What Scheer and other fishermen believe is that the oil — as well as the toxic dispersant deployed to try to make the oil go away — wiped out the trout’s spawning season in 2010. That had little impact on the catch in 2011 — indeed, anglers reported a fairly bountiful harvest last year — but with those fish gone, and with no spawn from 2010 to replace the depleted population, the speckled trout stock has collapsed. There’s one other disturbing point in the article: the Louisiana Department of Wildlife and Fisheries continues to refuse to release any of its own data about the trout population. They insist upon maintaining a shroud of secrecy by linking it to potential future penalties against BP, but it’s hard not to wonder why they refuse to keep the public informed.

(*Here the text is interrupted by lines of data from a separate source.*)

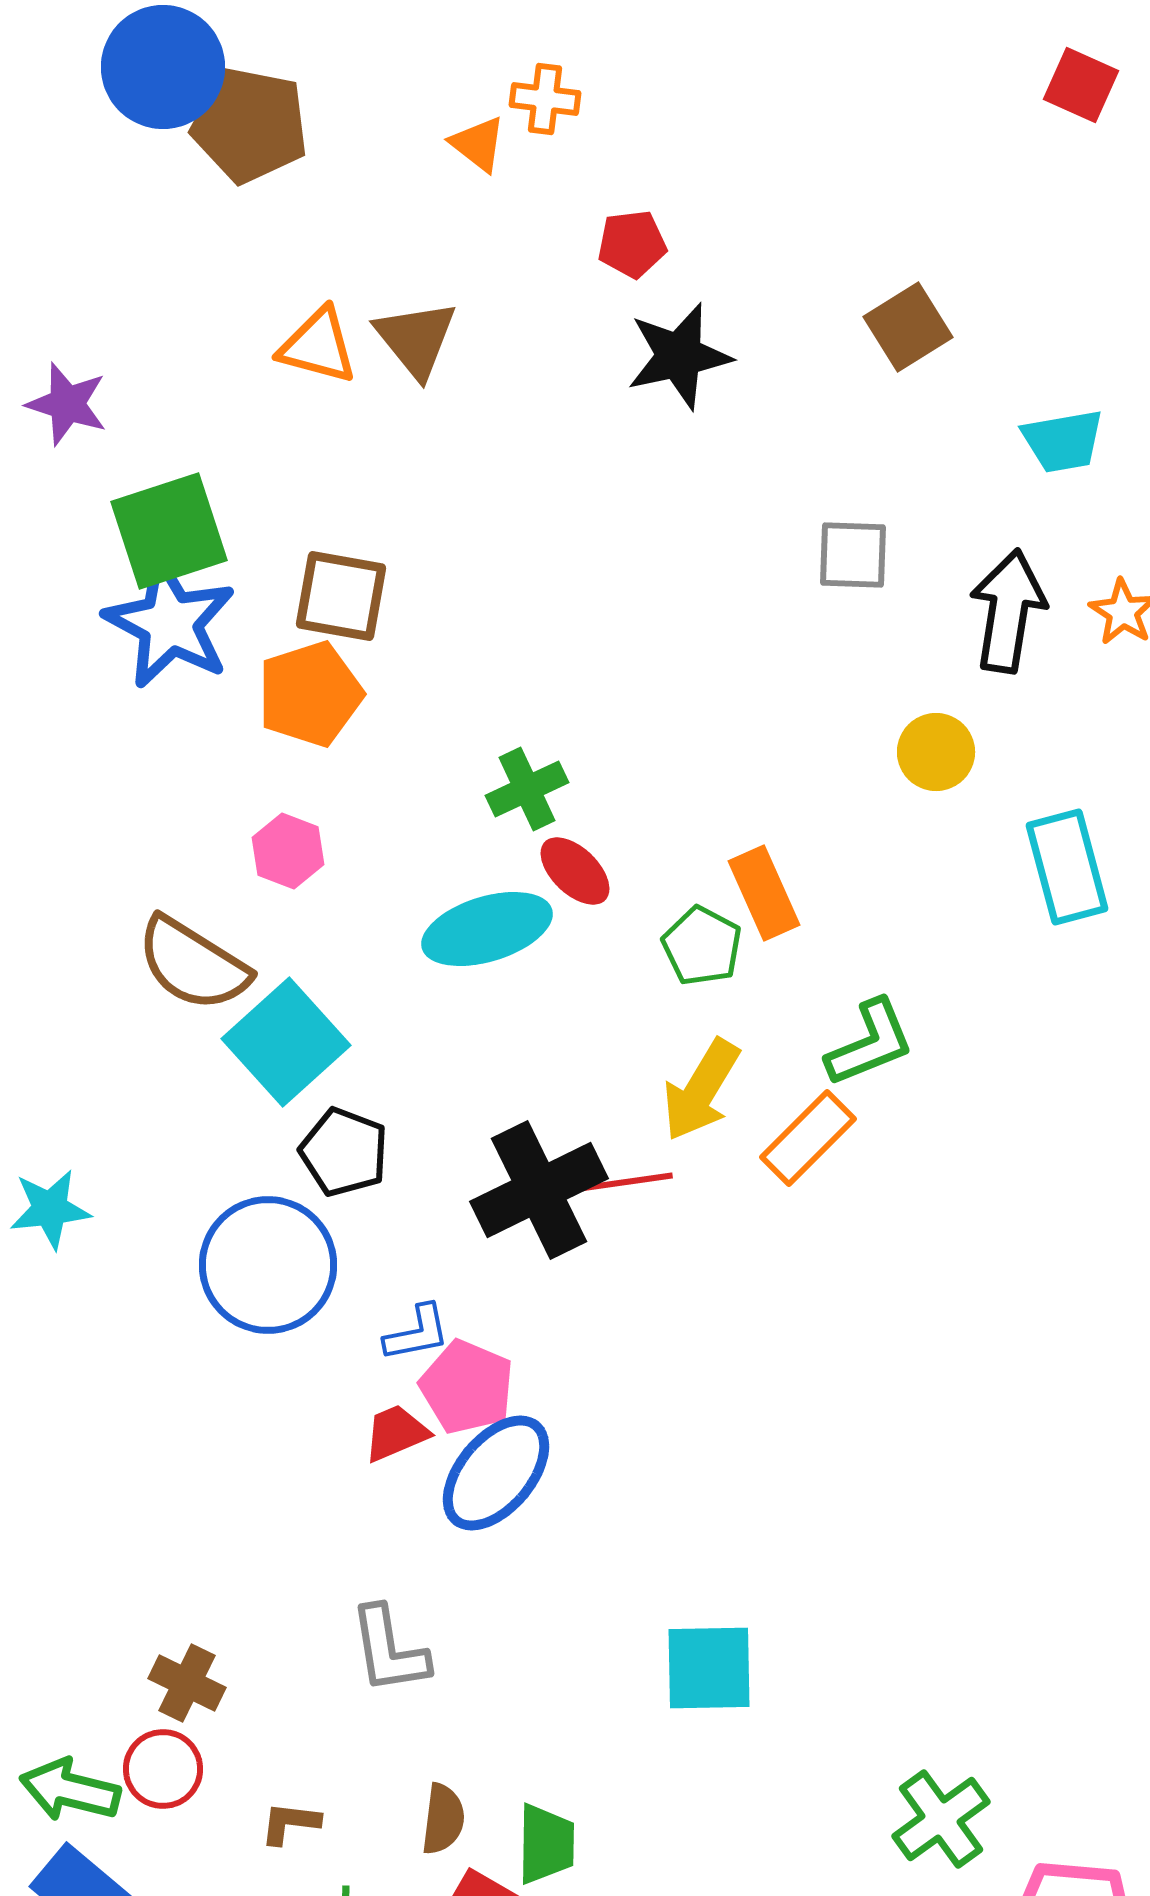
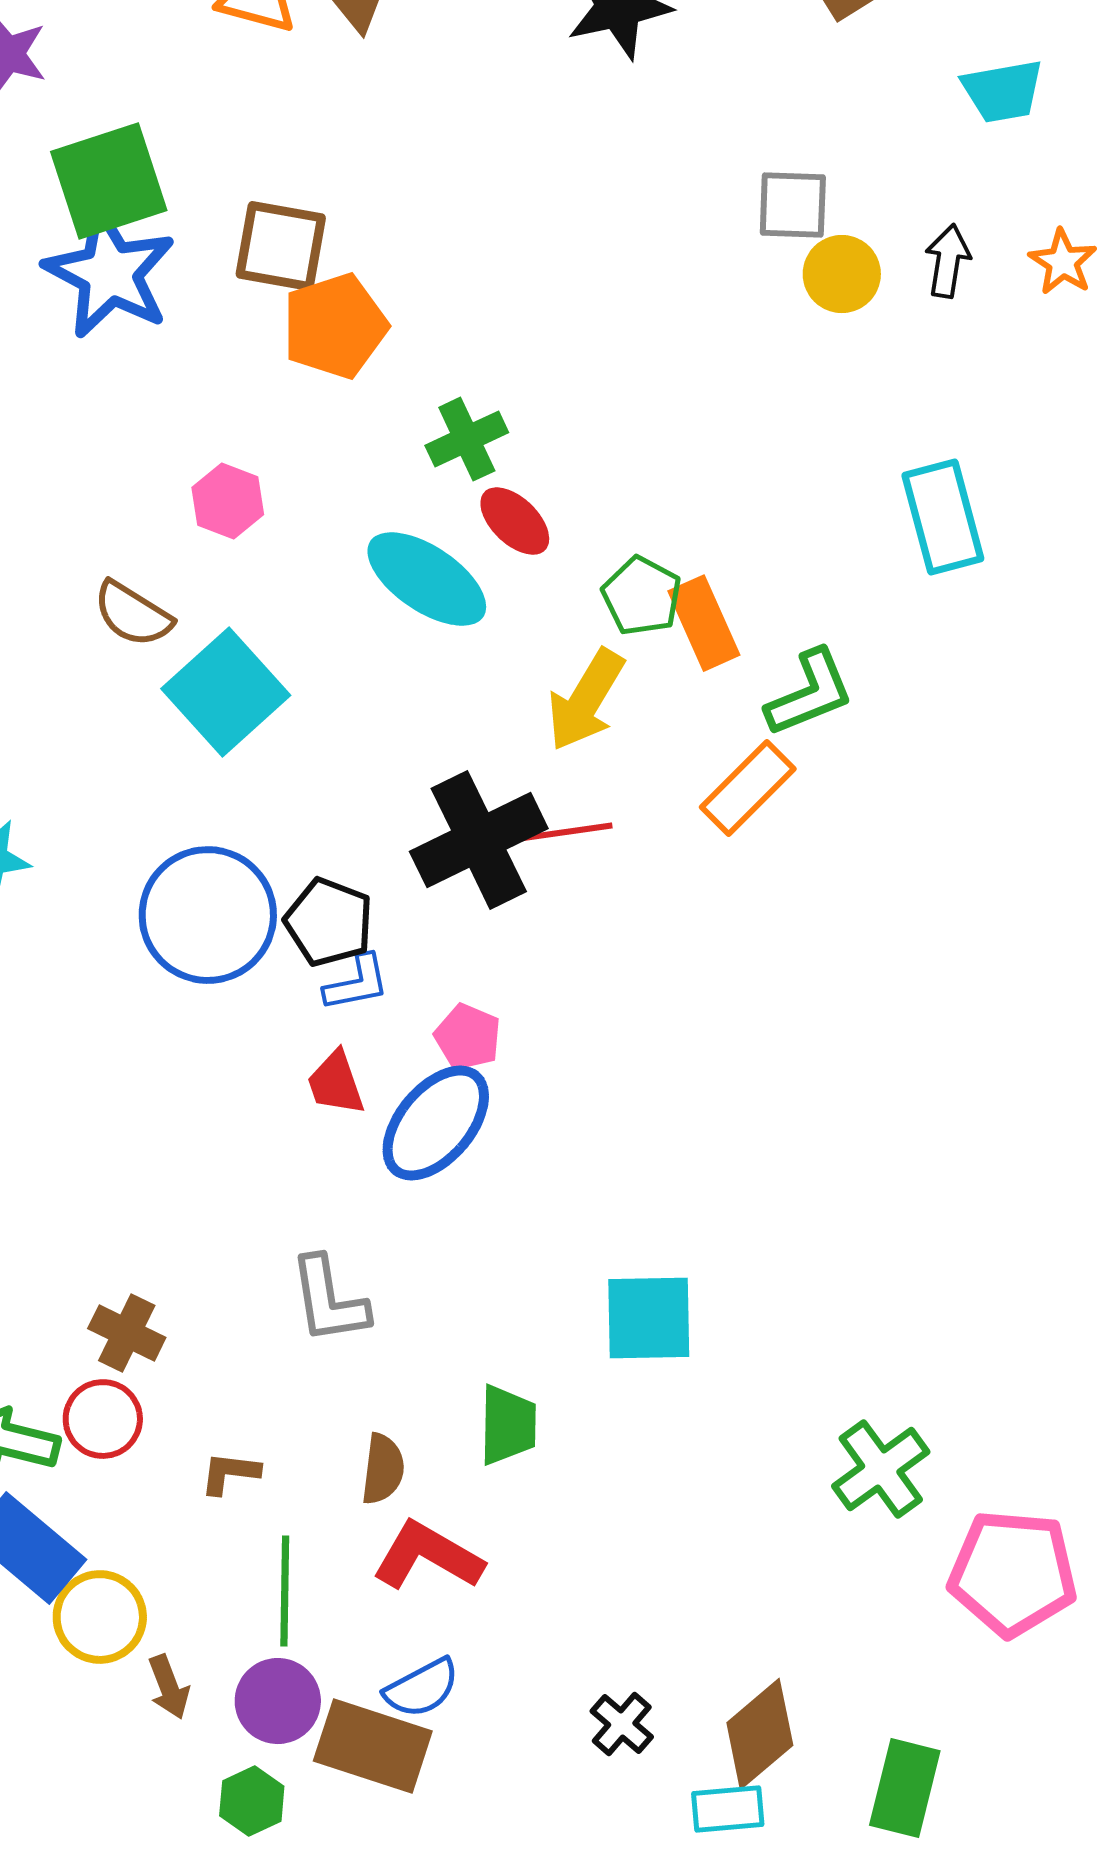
black arrow: (1008, 611) -> (948, 261), size x0.6
orange pentagon: (310, 694) -> (335, 326), moved
yellow circle: (936, 752) -> (842, 274), moved
cyan rectangle: (1067, 867) -> (943, 517), moved
orange rectangle: (764, 893) -> (704, 623), moved
cyan ellipse: (487, 929) -> (427, 579), turned 51
brown semicircle: (193, 964) -> (133, 614), size x0.7
yellow arrow: (701, 1090) -> (586, 700), moved
black pentagon: (344, 1152) -> (329, 922), moved
pink pentagon: (467, 1387) -> (468, 1037), moved, size x0.7
red trapezoid: (396, 1433) -> (336, 1083), turned -86
green trapezoid: (546, 1844) -> (508, 1425), moved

Meanwhile, BP continues to misinform the rest of the nation, but some folks are fighting back. Last week, I was contacted by a woman in Pennsylvania who is campaigning for the FCC (Federal Communications Commission) to yank the oil company’s false advertising from the air. Her petition begins:
This petition is to urge the FCC to act immediately to have the British Petroleum tourism advertising be removed from all media. These videos purport that Gulf waters are safe, showing children swimming in clear water; that the seafood is back to pre-oil spill conditions, showing people eating shrimp, oysters and finfish, and; the beaches are free from oil and harmful toxins.
http://www.bpgulfupdate.com/go/doctype/4699/111007/Videos
It is false advertising and false advertising is against the law.
She then documents the many ongoing environmental crimes and misdemeanors of BP that have devastated the Gulf, its beaches and its marine life – many of which have been documented on this blog. And she asks others to sign her petition to the FCC. It is a worthy effort, and I encourage anyone who shares my outrage about BP’s conduct to sign on. Because the longer that Big Oil is allowed to repeat its Big Lie to the American people, the harder it will be to erase.